Dataset entries =
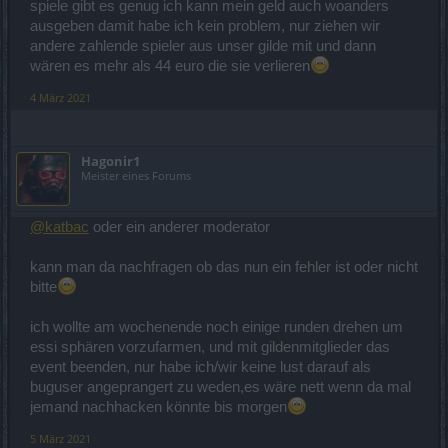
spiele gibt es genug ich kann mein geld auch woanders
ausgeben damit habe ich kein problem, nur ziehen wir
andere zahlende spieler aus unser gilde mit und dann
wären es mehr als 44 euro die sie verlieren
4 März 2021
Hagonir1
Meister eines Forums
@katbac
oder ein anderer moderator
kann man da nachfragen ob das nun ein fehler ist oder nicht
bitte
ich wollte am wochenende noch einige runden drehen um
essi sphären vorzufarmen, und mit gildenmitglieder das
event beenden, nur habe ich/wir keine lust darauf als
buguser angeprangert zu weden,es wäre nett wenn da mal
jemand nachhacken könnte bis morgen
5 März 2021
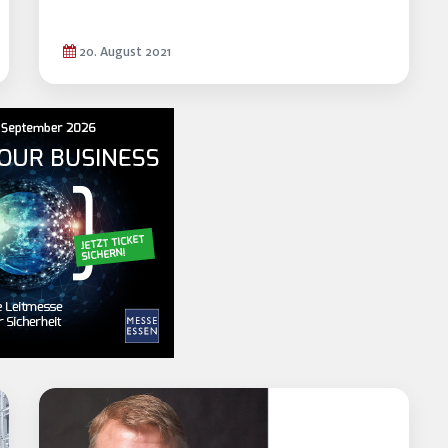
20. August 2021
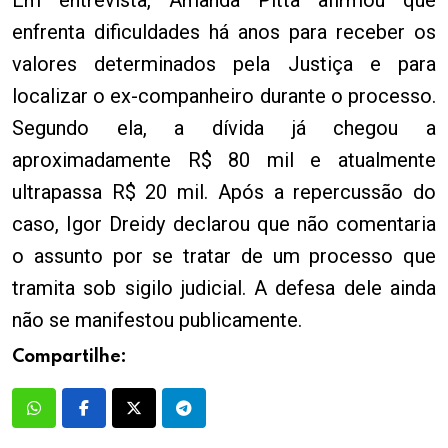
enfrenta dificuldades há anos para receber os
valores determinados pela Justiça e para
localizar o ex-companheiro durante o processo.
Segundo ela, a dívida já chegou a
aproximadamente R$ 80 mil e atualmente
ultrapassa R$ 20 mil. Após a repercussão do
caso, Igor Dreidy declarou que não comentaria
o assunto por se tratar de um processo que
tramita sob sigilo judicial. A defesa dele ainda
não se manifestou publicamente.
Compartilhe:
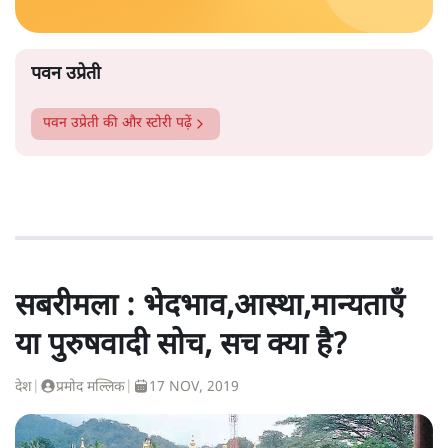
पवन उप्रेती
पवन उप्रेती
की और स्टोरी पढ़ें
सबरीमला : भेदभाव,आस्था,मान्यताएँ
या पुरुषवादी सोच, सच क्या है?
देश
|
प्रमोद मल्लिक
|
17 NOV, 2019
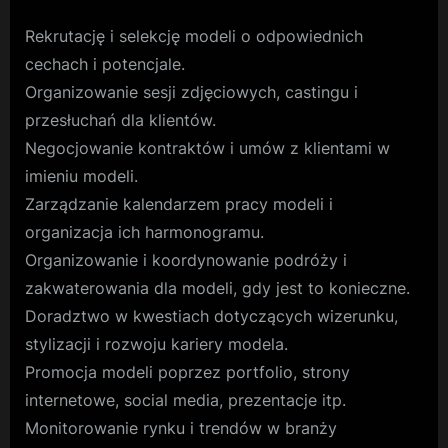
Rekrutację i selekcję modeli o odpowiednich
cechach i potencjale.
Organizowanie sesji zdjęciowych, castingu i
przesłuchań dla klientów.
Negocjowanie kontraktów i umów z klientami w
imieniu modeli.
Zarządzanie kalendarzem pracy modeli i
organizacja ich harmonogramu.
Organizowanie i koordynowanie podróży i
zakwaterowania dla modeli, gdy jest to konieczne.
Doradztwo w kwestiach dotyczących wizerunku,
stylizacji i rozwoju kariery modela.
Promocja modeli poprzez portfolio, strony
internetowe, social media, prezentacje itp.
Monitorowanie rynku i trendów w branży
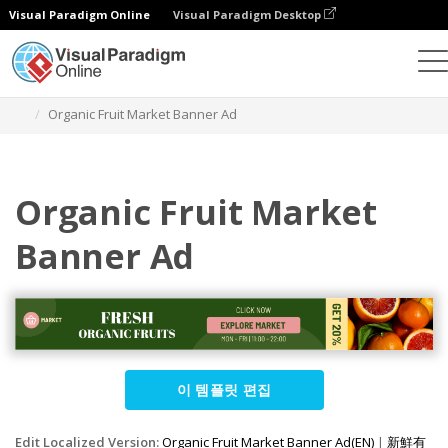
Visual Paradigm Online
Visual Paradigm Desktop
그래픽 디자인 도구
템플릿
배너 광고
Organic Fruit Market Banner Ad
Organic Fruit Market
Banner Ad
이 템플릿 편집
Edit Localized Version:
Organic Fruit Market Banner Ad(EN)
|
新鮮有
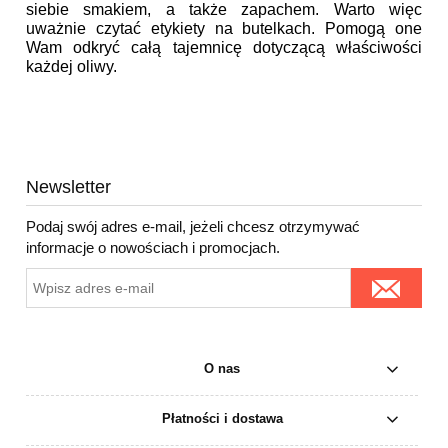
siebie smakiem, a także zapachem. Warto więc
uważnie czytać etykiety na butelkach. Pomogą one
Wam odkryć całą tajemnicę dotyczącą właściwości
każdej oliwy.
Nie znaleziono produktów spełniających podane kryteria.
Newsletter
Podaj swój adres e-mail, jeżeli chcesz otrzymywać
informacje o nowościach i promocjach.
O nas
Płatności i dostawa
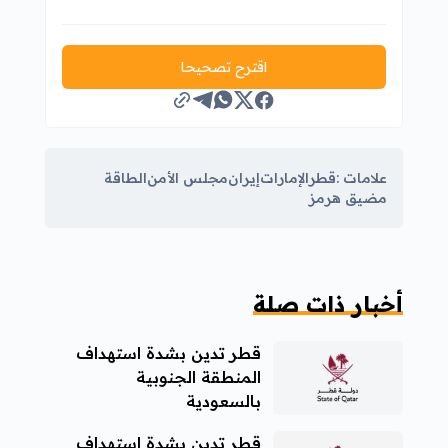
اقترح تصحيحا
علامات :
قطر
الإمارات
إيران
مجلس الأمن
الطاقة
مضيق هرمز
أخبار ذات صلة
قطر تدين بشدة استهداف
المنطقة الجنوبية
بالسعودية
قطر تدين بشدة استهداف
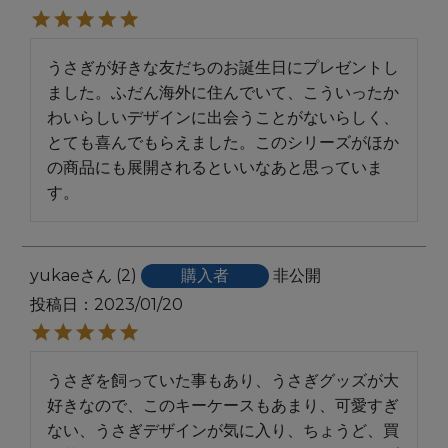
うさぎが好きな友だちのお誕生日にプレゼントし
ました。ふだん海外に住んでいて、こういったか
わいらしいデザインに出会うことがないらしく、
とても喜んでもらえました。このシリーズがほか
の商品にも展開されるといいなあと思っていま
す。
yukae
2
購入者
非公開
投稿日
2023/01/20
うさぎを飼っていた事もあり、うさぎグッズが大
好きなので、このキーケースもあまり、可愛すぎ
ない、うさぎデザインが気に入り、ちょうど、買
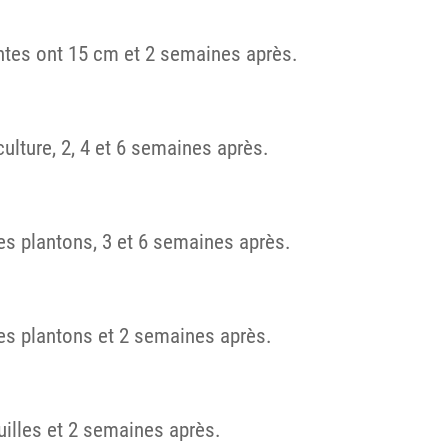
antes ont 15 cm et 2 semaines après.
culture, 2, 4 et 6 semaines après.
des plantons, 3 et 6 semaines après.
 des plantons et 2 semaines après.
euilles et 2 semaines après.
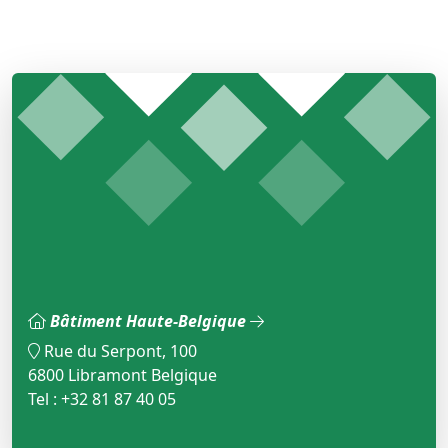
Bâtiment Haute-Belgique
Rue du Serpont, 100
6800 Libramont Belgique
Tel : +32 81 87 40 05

...

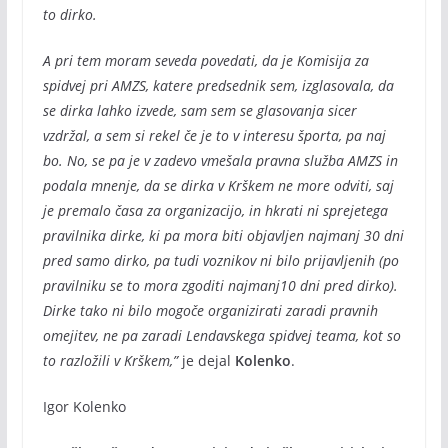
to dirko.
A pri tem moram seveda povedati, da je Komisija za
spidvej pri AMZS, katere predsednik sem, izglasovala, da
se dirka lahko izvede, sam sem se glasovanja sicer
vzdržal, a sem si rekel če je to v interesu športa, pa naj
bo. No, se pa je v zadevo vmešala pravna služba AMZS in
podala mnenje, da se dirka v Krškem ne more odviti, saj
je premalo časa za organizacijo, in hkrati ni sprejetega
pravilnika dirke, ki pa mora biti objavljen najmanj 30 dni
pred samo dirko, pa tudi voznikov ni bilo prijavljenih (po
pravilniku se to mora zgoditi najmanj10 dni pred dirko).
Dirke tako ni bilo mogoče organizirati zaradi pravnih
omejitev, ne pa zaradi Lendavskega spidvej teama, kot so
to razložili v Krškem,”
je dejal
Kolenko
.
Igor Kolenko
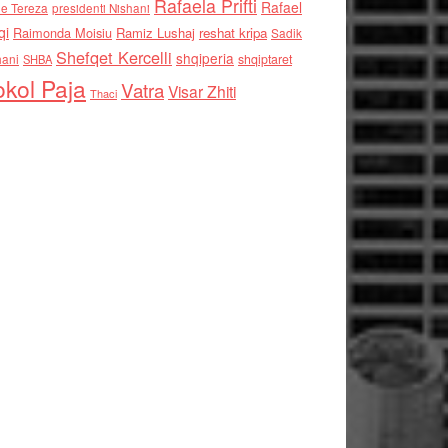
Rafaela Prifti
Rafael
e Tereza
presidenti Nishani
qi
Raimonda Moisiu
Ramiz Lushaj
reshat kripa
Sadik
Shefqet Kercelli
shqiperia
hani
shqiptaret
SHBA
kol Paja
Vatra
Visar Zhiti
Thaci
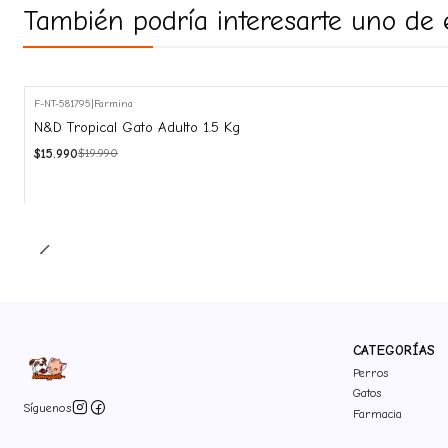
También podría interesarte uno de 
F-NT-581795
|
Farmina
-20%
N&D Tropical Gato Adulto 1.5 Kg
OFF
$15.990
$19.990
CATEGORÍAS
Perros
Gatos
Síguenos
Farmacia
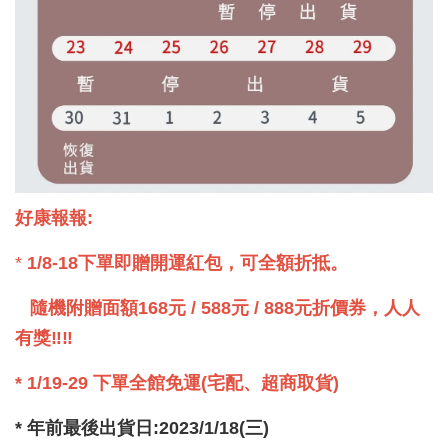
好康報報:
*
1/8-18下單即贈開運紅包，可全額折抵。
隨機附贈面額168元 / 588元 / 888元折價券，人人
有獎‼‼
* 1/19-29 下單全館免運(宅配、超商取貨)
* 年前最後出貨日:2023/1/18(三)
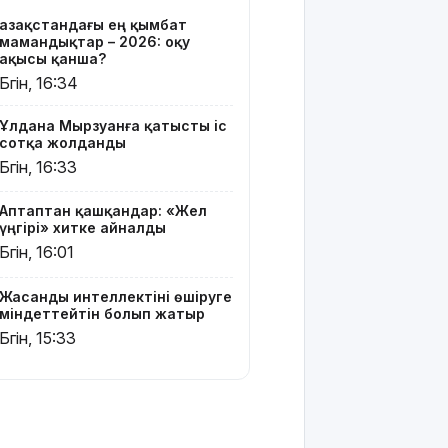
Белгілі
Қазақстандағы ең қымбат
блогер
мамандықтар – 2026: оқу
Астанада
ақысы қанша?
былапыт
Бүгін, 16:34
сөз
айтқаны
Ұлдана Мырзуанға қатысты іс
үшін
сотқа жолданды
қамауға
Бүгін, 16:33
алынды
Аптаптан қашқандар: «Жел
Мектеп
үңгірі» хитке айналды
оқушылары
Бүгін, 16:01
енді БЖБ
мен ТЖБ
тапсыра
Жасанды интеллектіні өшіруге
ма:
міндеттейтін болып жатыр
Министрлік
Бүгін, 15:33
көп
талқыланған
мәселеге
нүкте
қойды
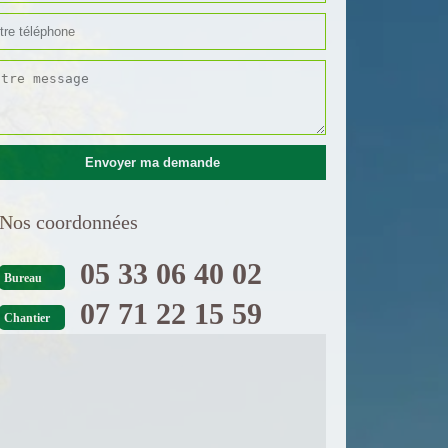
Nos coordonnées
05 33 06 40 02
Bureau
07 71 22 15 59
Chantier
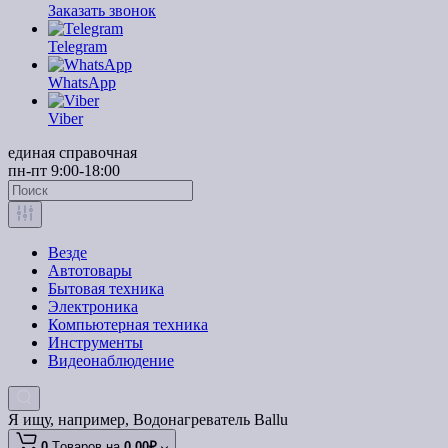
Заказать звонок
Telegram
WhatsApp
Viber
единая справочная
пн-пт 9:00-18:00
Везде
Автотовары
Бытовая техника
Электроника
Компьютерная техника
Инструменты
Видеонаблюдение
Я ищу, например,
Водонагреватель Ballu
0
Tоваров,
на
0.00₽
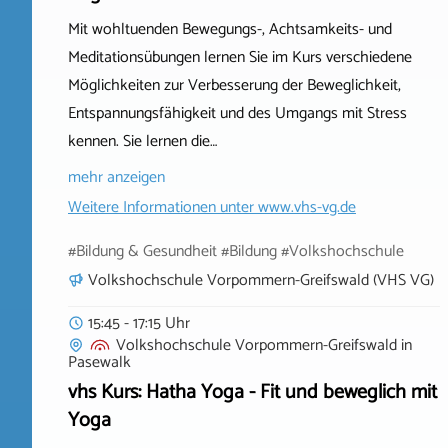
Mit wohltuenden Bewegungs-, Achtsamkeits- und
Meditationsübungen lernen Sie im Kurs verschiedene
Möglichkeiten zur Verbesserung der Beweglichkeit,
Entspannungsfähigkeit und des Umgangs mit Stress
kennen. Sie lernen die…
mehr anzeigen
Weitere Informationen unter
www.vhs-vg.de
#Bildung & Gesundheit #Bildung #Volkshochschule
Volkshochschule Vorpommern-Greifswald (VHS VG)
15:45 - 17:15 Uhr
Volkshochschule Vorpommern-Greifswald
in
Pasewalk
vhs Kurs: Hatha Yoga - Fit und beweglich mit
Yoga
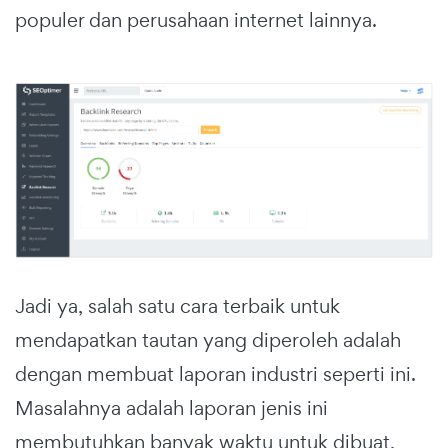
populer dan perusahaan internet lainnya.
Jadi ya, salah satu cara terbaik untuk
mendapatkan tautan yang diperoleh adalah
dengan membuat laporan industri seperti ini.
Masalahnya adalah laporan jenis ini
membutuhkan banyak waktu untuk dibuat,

---

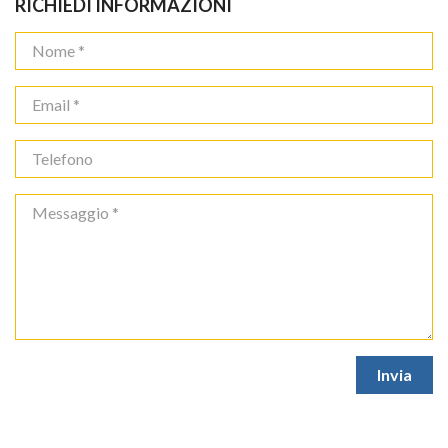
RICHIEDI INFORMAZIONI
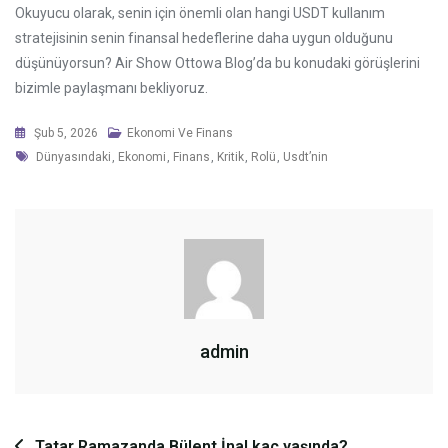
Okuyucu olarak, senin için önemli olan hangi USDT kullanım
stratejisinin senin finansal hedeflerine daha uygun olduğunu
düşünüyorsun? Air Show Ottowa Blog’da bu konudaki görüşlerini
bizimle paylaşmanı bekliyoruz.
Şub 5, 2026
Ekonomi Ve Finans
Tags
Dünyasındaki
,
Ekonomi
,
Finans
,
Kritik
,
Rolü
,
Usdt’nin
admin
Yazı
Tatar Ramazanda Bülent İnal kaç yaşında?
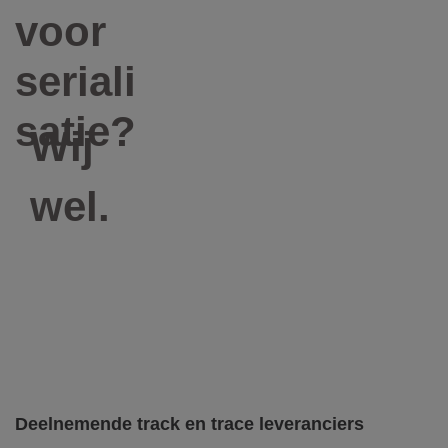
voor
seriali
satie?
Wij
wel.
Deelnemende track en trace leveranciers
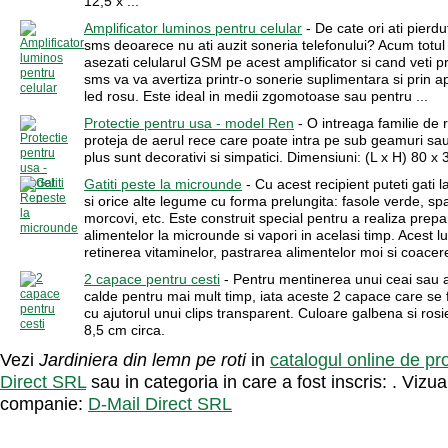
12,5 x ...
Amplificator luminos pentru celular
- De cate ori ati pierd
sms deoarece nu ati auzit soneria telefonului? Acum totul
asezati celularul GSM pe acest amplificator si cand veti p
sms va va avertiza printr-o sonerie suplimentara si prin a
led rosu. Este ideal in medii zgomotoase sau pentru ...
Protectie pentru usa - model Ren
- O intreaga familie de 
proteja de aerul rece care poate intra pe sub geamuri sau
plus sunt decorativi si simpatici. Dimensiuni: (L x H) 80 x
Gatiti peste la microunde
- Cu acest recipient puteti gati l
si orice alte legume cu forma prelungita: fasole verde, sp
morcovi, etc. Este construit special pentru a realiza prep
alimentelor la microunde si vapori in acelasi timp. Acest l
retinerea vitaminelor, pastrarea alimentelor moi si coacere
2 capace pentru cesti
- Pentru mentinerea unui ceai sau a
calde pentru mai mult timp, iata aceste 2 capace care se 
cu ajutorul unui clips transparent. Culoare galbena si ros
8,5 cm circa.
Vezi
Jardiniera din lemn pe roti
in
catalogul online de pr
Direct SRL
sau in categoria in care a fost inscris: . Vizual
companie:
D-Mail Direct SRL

WHAT IS BEING ASKED =
Return each line of the records above in which the word "Banner" occurs.

TASK RESULT =
Organic Fruit Market Banner Ad
Banner Ad
Organic Fruit Market Banner Ad(EN)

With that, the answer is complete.